= Aim of the exercise =
Output only the lines below that start at the line containing "Tanah Sareal" and end at the line containing "Team Kami selalu siap membantu anda", with both ends kept.

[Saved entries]
--- START ---
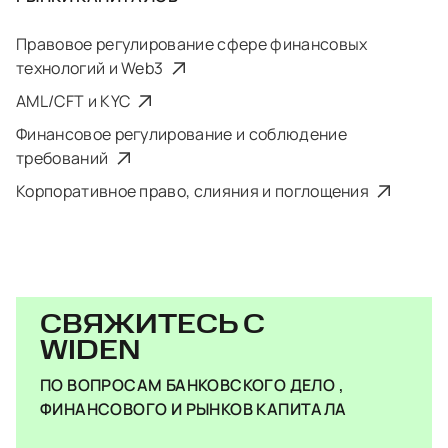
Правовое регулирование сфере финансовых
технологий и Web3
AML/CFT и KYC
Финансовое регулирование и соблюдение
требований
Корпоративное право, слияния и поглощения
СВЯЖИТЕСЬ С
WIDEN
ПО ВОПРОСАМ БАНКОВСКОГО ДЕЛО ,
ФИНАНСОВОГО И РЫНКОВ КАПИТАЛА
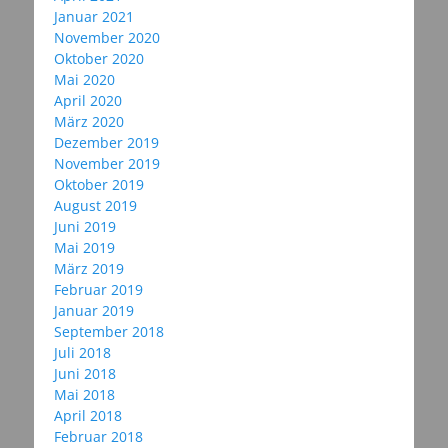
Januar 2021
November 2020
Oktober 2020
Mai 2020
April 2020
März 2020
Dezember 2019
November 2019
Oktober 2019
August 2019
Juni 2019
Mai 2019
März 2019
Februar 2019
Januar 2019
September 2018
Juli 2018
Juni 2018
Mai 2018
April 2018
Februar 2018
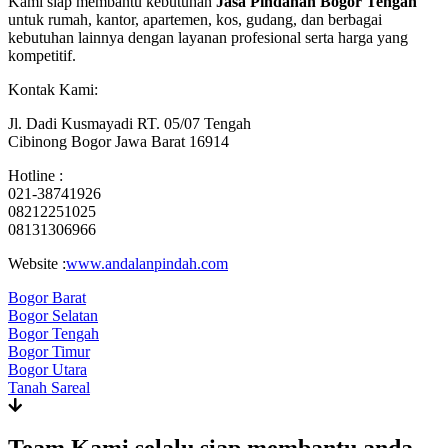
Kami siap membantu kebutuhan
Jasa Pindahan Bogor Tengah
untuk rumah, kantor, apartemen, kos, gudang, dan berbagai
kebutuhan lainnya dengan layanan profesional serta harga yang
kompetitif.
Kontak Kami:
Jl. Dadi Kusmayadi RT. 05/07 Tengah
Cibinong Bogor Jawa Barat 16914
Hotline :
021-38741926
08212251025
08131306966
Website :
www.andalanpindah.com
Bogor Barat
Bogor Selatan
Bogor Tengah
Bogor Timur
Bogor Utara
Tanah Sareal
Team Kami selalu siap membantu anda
--- END ---
--- START ---
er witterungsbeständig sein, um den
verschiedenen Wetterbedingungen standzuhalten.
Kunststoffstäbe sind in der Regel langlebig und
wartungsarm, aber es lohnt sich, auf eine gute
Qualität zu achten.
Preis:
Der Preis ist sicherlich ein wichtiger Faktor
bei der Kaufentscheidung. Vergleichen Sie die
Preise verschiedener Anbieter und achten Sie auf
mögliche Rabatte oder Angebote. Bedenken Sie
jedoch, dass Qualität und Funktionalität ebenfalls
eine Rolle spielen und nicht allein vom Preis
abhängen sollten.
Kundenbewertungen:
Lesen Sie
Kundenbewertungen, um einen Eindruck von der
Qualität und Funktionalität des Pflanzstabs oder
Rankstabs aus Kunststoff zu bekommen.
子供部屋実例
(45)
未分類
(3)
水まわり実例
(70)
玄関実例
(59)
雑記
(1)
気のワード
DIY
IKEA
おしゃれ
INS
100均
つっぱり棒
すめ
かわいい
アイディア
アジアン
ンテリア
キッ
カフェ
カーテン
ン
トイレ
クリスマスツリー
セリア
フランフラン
--- END ---
--- START ---
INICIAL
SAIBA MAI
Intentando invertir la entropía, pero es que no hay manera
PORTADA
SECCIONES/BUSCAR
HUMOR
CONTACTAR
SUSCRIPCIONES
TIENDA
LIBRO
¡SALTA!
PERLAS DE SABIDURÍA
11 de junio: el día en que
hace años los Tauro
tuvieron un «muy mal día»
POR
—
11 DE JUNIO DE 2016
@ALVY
--- END ---
= Written answer =
Tanah Sareal
Team Kami selalu siap membantu anda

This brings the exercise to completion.